August 2018

Rising home prices, higher interest rates, and increased building material costs have
pressured housing affordability to a ten-year low, according to the National
Association of Home Builders. Keen market observers have been watching this
situation take shape for quite some time. Nationally, median household income has
risen 2.6% in the last 12 months, while home prices are up 6.0%. That kind of gap
will eventually create fewer sales due to affordability concerns, which is happening
in several markets, especially in the middle to high-middle price ranges.

New Listings were up 19.9 percent to 1,634. Pending Sales increased 26.3 percent
to 1,360. Inventory grew 9.9 percent to 3,755 units.

Prices were still soft as Median Sales Price was down 2.3 percent to $166,050. Days
on Market decreased 14.5 percent to 53 days.
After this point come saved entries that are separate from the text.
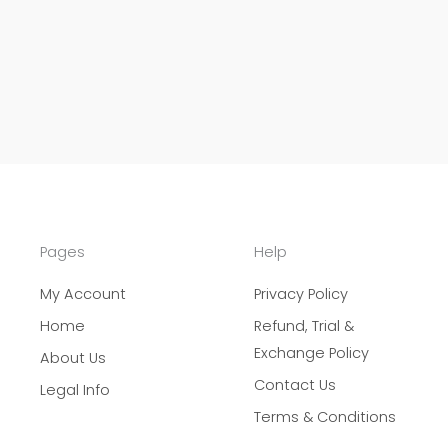
Pages
Help
My Account
Privacy Policy
Home
Refund, Trial &
Exchange Policy
About Us
Contact Us
Legal Info
Terms & Conditions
Months Supply of Inventory was up
3.1 percent to 3.3 months, indicating that supply increased relative to demand.

While some are starting to look for recessionary signs like fewer sales, dropping
prices and even foreclosures, others are taking a more cautious and research-based
approached to their predictions. The fact remains that the trends do not yet support
a dramatic shift away from what has been experienced over the last several years.
Housing starts are performing admirably if not excitingly, prices are still inching
upward, supply remains low and consumers are optimistic. The U.S. economy is
under scrutiny but certainly not deteriorating.